The short answer is no – If you are not legally adopted and there is no valid will which bequeaths the estate, or part of it, to you, you will not be entitled to inherit.
To inherit where there is no valid will – referred to as intestate succession – requires a child to be either the biological or adopted child of the parents. Adoption is the process where an adult assumes the parenting rights and responsibilities from the biological parents or legal guardians of a child who is under 18 years of age. Adoption is intended to effect a permanent change in the status of a child and must take place through a court order. Children who have been legally adopted in terms of our law are deemed to be the descendants of their adoptive parents, and cannot therefore be a descendant of their biological parents and inherit intestate from them.
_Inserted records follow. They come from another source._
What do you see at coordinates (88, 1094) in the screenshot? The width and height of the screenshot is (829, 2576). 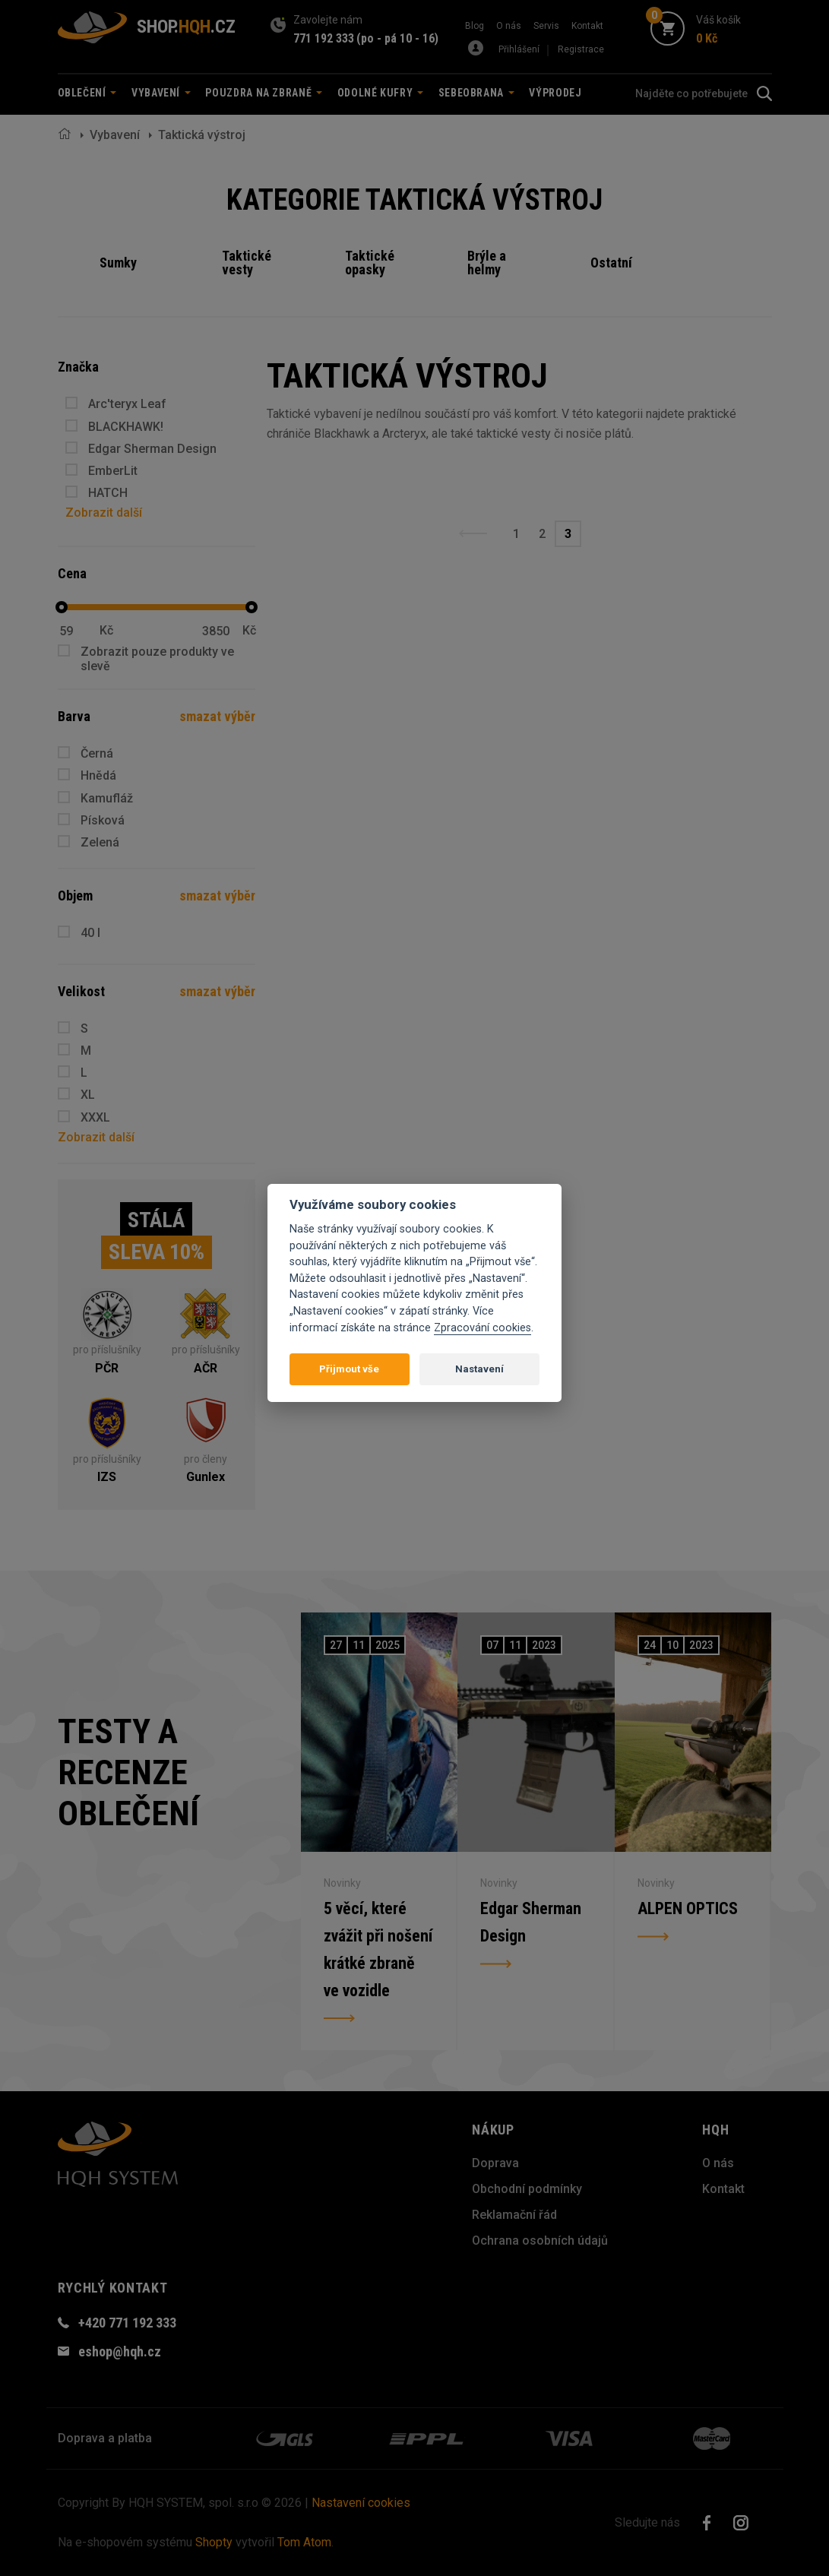 I see `XL` at bounding box center [88, 1094].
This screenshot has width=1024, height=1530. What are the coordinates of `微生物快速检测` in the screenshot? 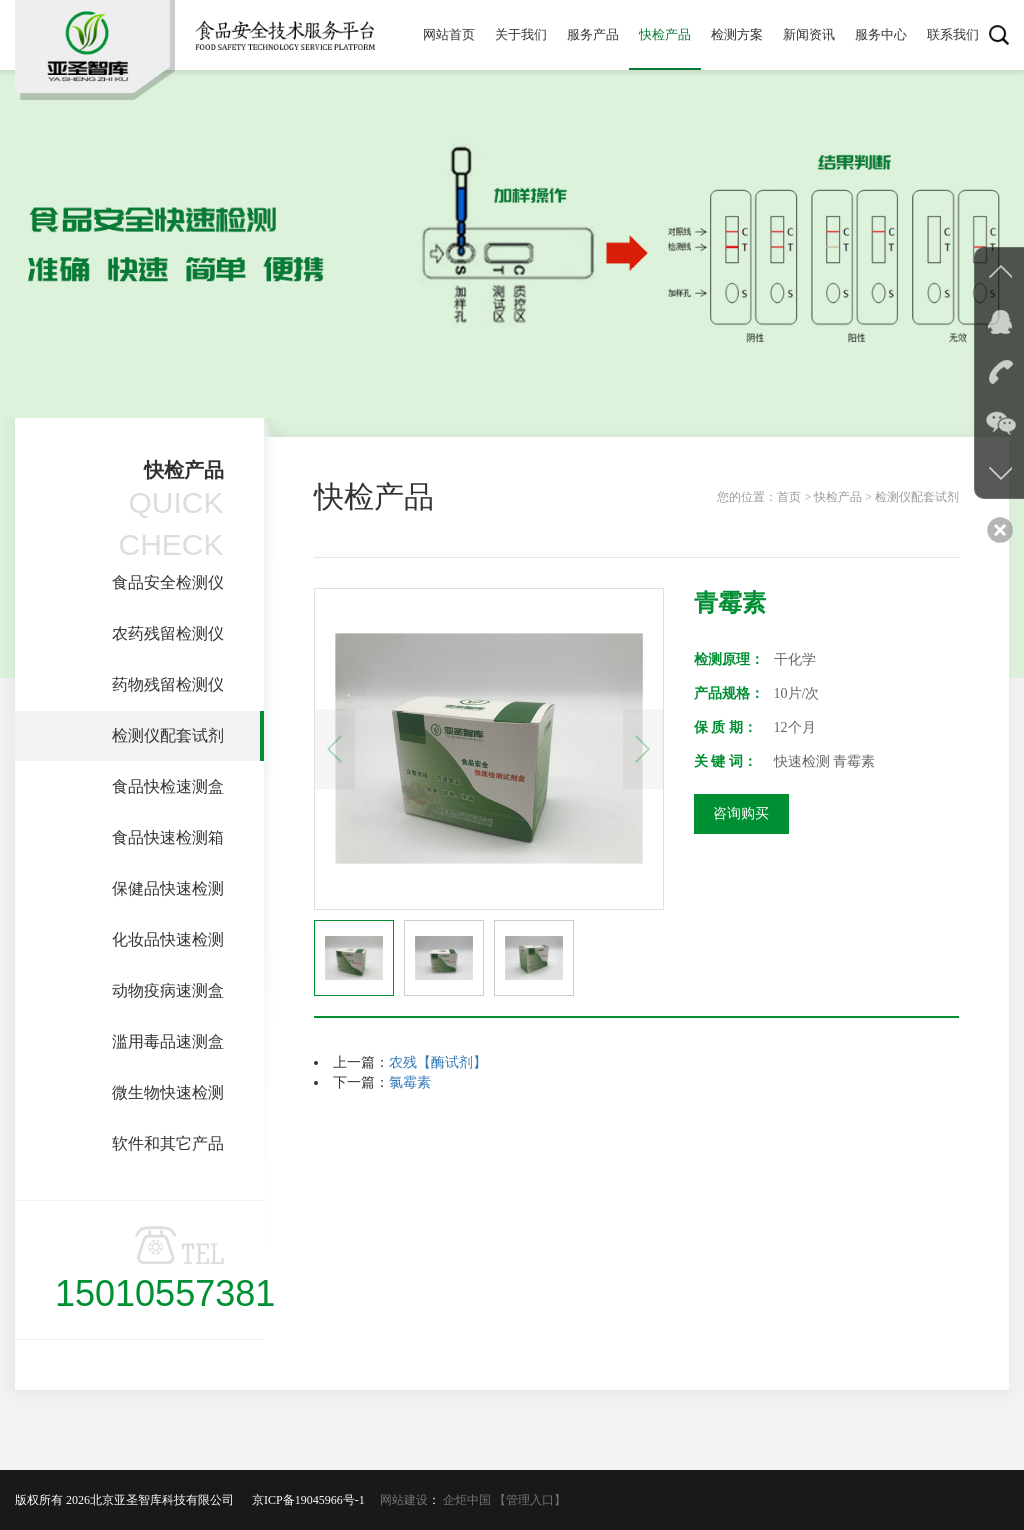 It's located at (168, 1092).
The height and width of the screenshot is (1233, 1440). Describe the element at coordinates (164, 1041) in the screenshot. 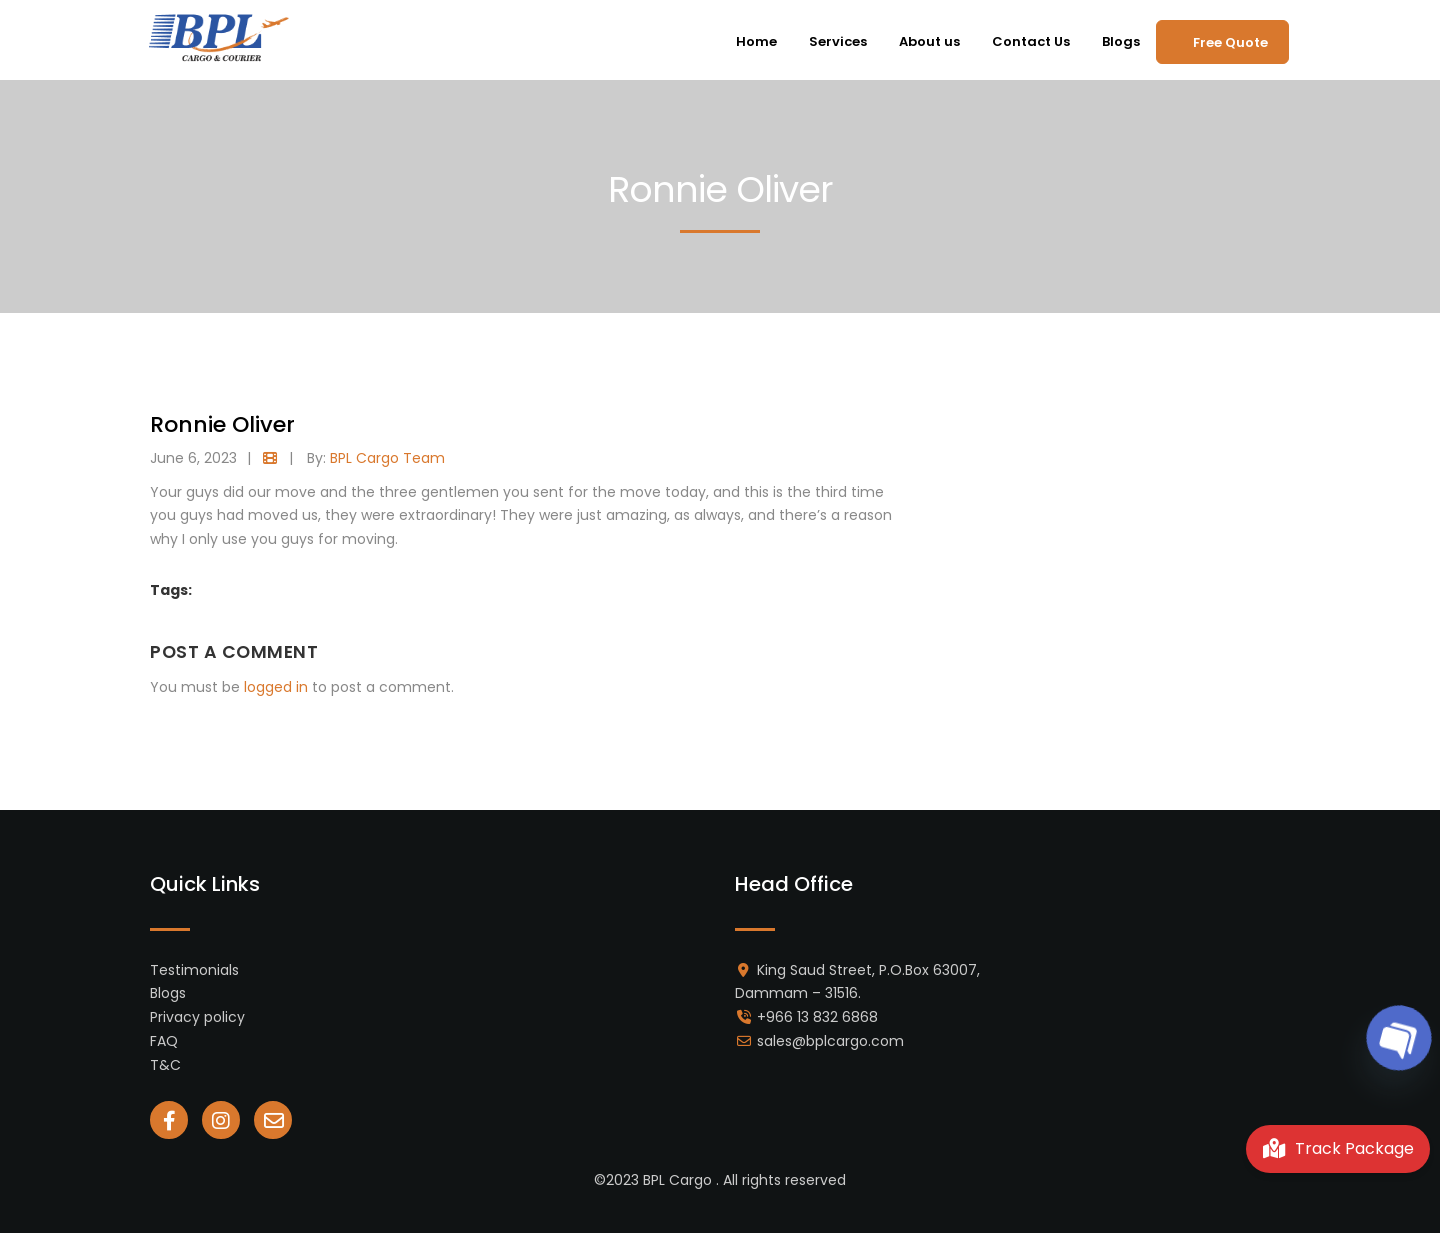 I see `FAQ` at that location. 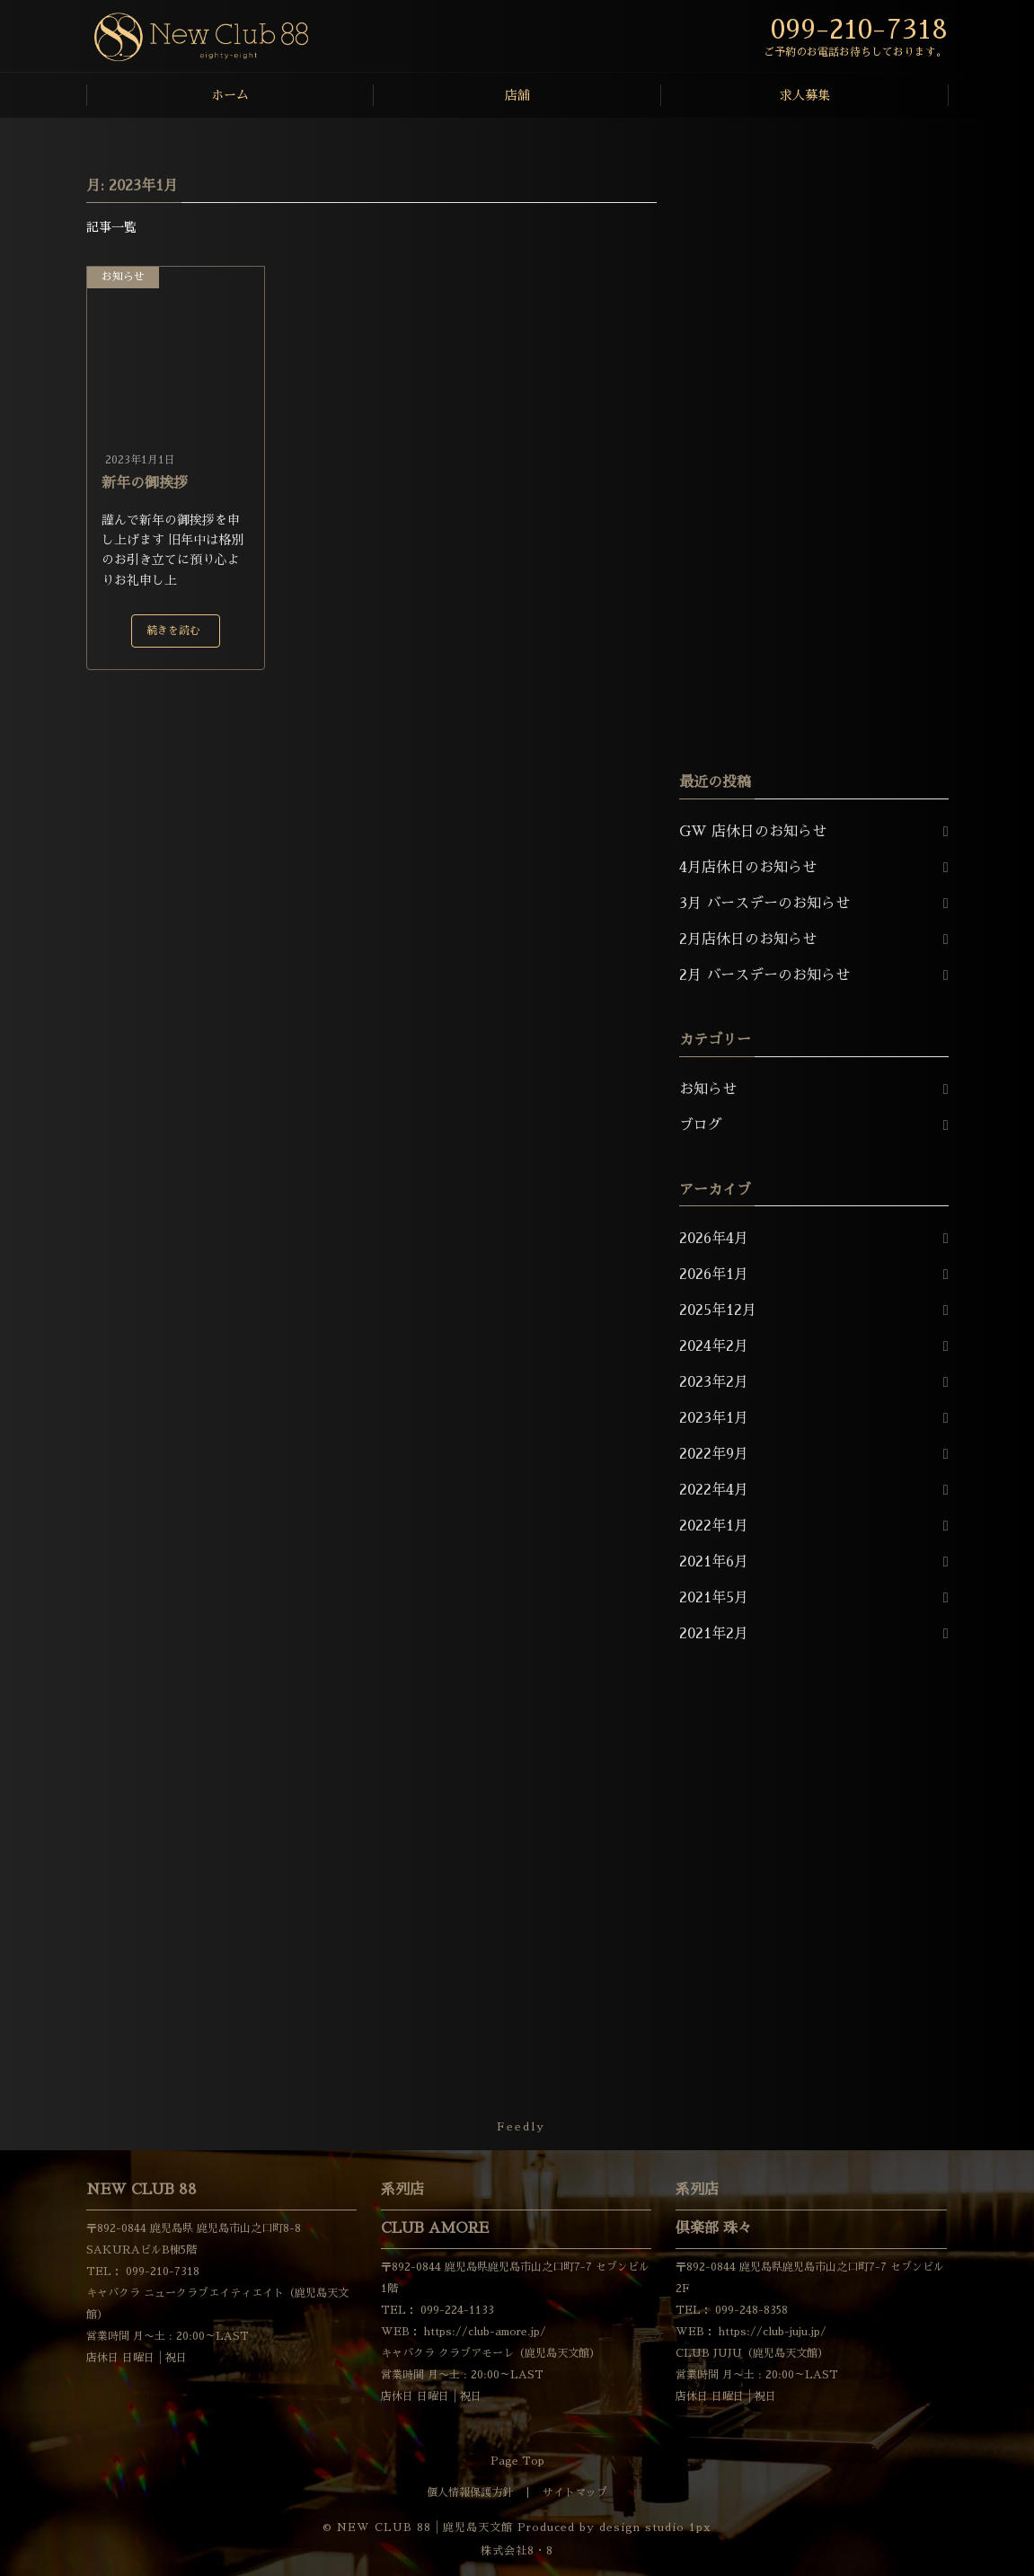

An adopted child can therefore share in the estate of a deceased adoptive parent in the same way as a biological child, and will accordingly be able to inherit intestate should there be no will.
To address the question of whether growing up with parents is sufficient to entitle a person to inherit from them even if not formally adopted, our courts have found that unless an adoption process has been completed, a child that is not the biological child of the parents cannot inherit intestate from them irrespective of whether the child has grown up with the parents or even had an adoption process underway. Such a child will however remain a natural descendant of their biological parents and will be entitled to inherit intestate from such parents.
In your situation, where you have not been adopted, you would therefore not be able to inherit intestate from your parents should they pass away without a will. It would thus be appropriate to raise the issue of inheritance with them and if necessary have a will drafted that establishes your right to inherit from them.